STARBASE Minnesota – Duluth receives $25,000 from Minnesota Power Foundation to help add classrooms, serve more children.
Duluth, Minn. –STARBASE Minnesota – Duluth has received a $25,000 gift to its classroom expansion campaign from the Minnesota Power Foundation. The donation is the campaign’s first major sponsorship.
Aimee Curtis, Minnesota Power Foundation administrator, and Lori Hoyum, policy manager at Minnesota Power, presented the $25,000 check to STARBASE at a brief ceremony Friday, April 19, at the 148th Fighter Wing.
“We are delighted to announce that Minnesota Power has joined STARBASE as the first classroom sponsor of the capital campaign project to expand our program over the course of the next year,” said Charity Rupp, STARBASE Minnesota – Duluth director.
STARBASE Minnesota is a nonprofit education organization that delivers STEM (Science, Technology, Engineering and Math) curriculum to area fifth graders. Headquartered in St.
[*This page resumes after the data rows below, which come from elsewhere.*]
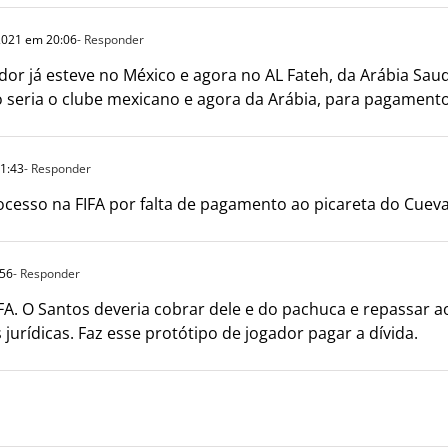
2021 em 20:06
- Responder
ador já esteve no México e agora no AL Fateh, da Arábia Sau
o seria o clube mexicano e agora da Arábia, para pagament
01:43
- Responder
ocesso na FIFA por falta de pagamento ao picareta do Cue
:56
- Responder
FA. O Santos deveria cobrar dele e do pachuca e repassar a
jurídicas. Faz esse protótipo de jogador pagar a dívida.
Paul, STARBASE expanded to Duluth in July 2017, where it offers the unique learning experience in two transitional classrooms at the 148th Fighter Wing on the Duluth Air Force Base. A planned expansion at the 148th Fighter Wing headquarters will provide four dedicated classrooms equipped with a variety of technologies and allow the program to serve more than 2,500 students. The program currently is at capacity, serving 1,400 students annually. Groundbreaking on the expansion is expected this summer.
“Expanding the program and doubling the number of classrooms will enable STARBASE to serve more students from a wider area in northeastern Minnesota,” said Hoyum, who serves as Vice Chair on the STARBASE Advisory Board. “Fifth-graders from communities on the Iron Range, up the North Shore and down the I-35 corridor will be able to participate in this one-of-kind, hands-on learning experience that broadens a student’s world in ways that the traditional classroom isn’t able to.”
STARBASE programming is taught by a team of licensed instructors and supported by cutting-edge technologies such as robotics, GPS, CAD programs, 3-D printers and scientific equipment. Over the course of a week, students also explore numerous STEM-related careers.
“The partnership with Minnesota Power is a natural fit for the immersive STEM education curriculum that STARBASE provides to students. The emerging technologies being utilized for the purposes of energy and resource exploration goes hand-in-hand with what the students are learning each day at STARBASE,” Rupp said. “The other exciting opportunity is the chance to bring in local scientists, engineers, and other professionals in STEM careers at Minnesota Power to share their work and research with students who may be interested in careers in STEM.”
STARBASE is designed to help develop the next generation workforce. Employment in science and engineering occupations is expected to increase at almost four times the rate for other occupations.
“Opening up the world of STEM to students at this age is critical as we think about growing and retaining the workforce in greater Minnesota,” Rupp said. “Our region is home to businesses such as Minnesota Power that need workers with STEM skills. STARBASE can contribute to the area’s workforce development by helping equip students with these essential skills and pave the way for them to find career opportunities in STEM fields that exist right here.”
STARBASE was created in 1991 and is a program of the Department of Defense and Minnesota National Guard. Its free, hands-on STEM curriculum aligns with state and national standards. Students spend 25 hours across five days on-site with their class focusing on real-world problem solving and applications using cutting-edge technologies. The immersive approach enables students to become more aware of STEM in the world around them and gain confidence through their success.